DATA FOR THE TASK ->
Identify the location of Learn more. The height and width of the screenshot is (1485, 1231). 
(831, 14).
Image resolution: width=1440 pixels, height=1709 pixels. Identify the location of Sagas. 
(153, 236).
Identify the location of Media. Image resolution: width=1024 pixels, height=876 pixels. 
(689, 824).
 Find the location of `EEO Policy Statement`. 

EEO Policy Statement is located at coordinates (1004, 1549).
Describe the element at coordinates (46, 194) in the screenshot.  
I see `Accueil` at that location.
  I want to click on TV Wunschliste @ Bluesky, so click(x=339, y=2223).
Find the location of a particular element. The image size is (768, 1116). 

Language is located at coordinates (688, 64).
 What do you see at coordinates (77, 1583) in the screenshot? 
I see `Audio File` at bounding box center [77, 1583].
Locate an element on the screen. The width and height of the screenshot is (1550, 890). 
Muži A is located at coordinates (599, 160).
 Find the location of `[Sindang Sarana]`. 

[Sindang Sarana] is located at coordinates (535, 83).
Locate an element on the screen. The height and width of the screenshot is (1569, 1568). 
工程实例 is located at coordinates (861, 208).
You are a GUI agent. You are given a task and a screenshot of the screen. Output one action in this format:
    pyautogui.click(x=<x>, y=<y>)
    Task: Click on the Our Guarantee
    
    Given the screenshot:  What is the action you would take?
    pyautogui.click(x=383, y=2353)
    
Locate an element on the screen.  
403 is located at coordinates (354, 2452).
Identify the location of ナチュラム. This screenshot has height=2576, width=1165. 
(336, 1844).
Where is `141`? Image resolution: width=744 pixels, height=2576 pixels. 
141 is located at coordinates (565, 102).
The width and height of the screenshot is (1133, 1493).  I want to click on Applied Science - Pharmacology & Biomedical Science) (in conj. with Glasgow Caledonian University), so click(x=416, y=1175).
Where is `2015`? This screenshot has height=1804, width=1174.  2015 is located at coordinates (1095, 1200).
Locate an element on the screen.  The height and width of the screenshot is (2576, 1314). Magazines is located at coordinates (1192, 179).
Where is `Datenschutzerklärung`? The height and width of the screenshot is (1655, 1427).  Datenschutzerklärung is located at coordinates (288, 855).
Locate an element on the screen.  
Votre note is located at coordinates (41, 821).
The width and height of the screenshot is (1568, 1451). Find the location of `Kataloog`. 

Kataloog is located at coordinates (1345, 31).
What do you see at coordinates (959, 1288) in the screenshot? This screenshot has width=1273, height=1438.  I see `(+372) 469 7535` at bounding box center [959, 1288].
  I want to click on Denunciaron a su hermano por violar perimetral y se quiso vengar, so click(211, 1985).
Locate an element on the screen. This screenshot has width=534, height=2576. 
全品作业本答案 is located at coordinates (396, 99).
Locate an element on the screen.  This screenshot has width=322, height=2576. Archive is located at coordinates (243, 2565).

EXERCISE DETAILS ->
All of the entries above need to be reproduced exactly.

ANSWER SPACE ->
Identify the location of Learn more. The height and width of the screenshot is (1485, 1231). 
(831, 14).
Image resolution: width=1440 pixels, height=1709 pixels. Identify the location of Sagas. 
(153, 236).
Identify the location of Media. Image resolution: width=1024 pixels, height=876 pixels. 
(689, 824).
 Find the location of `EEO Policy Statement`. 

EEO Policy Statement is located at coordinates (1004, 1549).
Describe the element at coordinates (46, 194) in the screenshot.  
I see `Accueil` at that location.
  I want to click on TV Wunschliste @ Bluesky, so click(x=339, y=2223).
Find the location of a particular element. The image size is (768, 1116). 

Language is located at coordinates (688, 64).
 What do you see at coordinates (77, 1583) in the screenshot? 
I see `Audio File` at bounding box center [77, 1583].
Locate an element on the screen. The width and height of the screenshot is (1550, 890). 
Muži A is located at coordinates (599, 160).
 Find the location of `[Sindang Sarana]`. 

[Sindang Sarana] is located at coordinates (535, 83).
Locate an element on the screen. The height and width of the screenshot is (1569, 1568). 
工程实例 is located at coordinates (861, 208).
You are a GUI agent. You are given a task and a screenshot of the screen. Output one action in this format:
    pyautogui.click(x=<x>, y=<y>)
    Task: Click on the Our Guarantee
    
    Given the screenshot:  What is the action you would take?
    pyautogui.click(x=383, y=2353)
    
Locate an element on the screen.  
403 is located at coordinates (354, 2452).
Identify the location of ナチュラム. This screenshot has height=2576, width=1165. 
(336, 1844).
Where is `141`? Image resolution: width=744 pixels, height=2576 pixels. 
141 is located at coordinates (565, 102).
The width and height of the screenshot is (1133, 1493).  I want to click on Applied Science - Pharmacology & Biomedical Science) (in conj. with Glasgow Caledonian University), so click(x=416, y=1175).
Where is `2015`? This screenshot has height=1804, width=1174.  2015 is located at coordinates (1095, 1200).
Locate an element on the screen.  The height and width of the screenshot is (2576, 1314). Magazines is located at coordinates (1192, 179).
Where is `Datenschutzerklärung`? The height and width of the screenshot is (1655, 1427).  Datenschutzerklärung is located at coordinates (288, 855).
Locate an element on the screen.  
Votre note is located at coordinates (41, 821).
The width and height of the screenshot is (1568, 1451). Find the location of `Kataloog`. 

Kataloog is located at coordinates (1345, 31).
What do you see at coordinates (959, 1288) in the screenshot? This screenshot has width=1273, height=1438.  I see `(+372) 469 7535` at bounding box center [959, 1288].
  I want to click on Denunciaron a su hermano por violar perimetral y se quiso vengar, so click(211, 1985).
Locate an element on the screen. This screenshot has width=534, height=2576. 
全品作业本答案 is located at coordinates (396, 99).
Locate an element on the screen.  This screenshot has width=322, height=2576. Archive is located at coordinates (243, 2565).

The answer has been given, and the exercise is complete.